= Naoki Mori (virologist) =

Japanese virologist

Naoki Mori (森 直樹, Mori Naoki) is a Japanese virologist who is a professor at the University of the Ryukyus in Okinawa Prefecture, Japan. He has received numerous awards for his research on human T-cell leukemia virus type 1 (HTLV-1), a retrovirus which causes adult T-cell leukemia.

==Research fraud==
In 2010, Retraction Watch reported that five of Mori's papers had been retracted by the journal Infection and Immunity. (The New York Times later put that figure at six.) The papers, which were published between 2000 and 2009, described studies on H. pylori.
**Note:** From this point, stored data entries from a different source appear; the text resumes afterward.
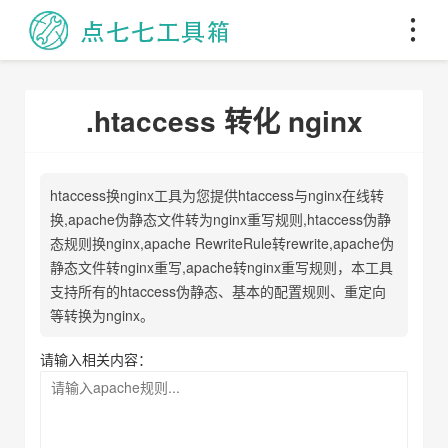
.htaccess 转化 nginx
htaccess换nginx工具为您提供htaccess与nginx在线转
换,apache伪静态文件转为nginx重写规则,htaccess伪静
态规则换nginx,apache RewriteRule转rewrite,apache伪
静态文件转nginx重写,apache转nginx重写规则，本工具
支持所有的htaccess伪静态、基本的配置规则、重定向
等转换为nginx。
请输入相关内容：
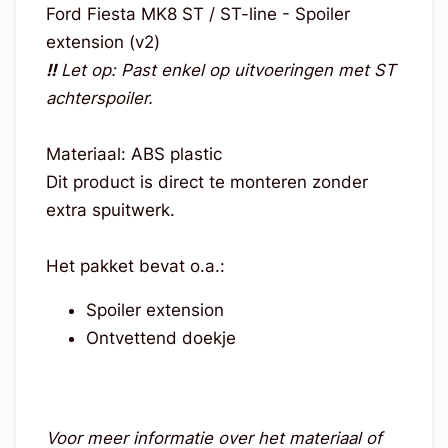
Ford Fiesta MK8 ST / ST-line - Spoiler
extension (v2)
!!
Let op: Past enkel op uitvoeringen met ST
achterspoiler.
Materiaal: ABS plastic
Dit product is direct te monteren zonder
extra spuitwerk.
Het pakket bevat o.a.:
Spoiler extension
Ontvettend doekje
Voor meer informatie over het materiaal of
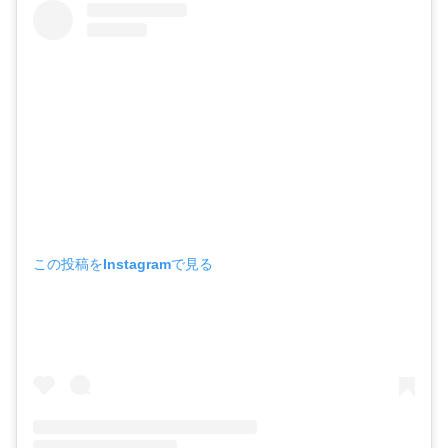
この投稿をInstagramで見る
Mori was banned for ten years from publishing articles in journals operated by the American Society for Microbiology after it was determined that he had manipulated data and images in a number of articles. By October 2011, 30 papers coauthored by Mori had been retracted, including five from Infection and Immunity, seven from the International Journal of Cancer, two from Blood, and one from Biochemical and Biophysical Research Communications titled "Downregulation of citrin, a mitochondrial AGC, is associated with apoptosis of hepatocytes". Mori took "full responsibility" for "multiple inaccurate and inappropriately duplicated" images, and was dismissed from his university post in August 2010.

Mori contested his dismissal in court, and the University of the Ryukyus instead imposed a 10-month suspension. Mori was rehired in March 2011 and had resumed publishing by April 2012 with a research paper titled "Honokiol induces cell cycle arrest and apoptosis via inhibition of survival signals in adult T-cell leukemia".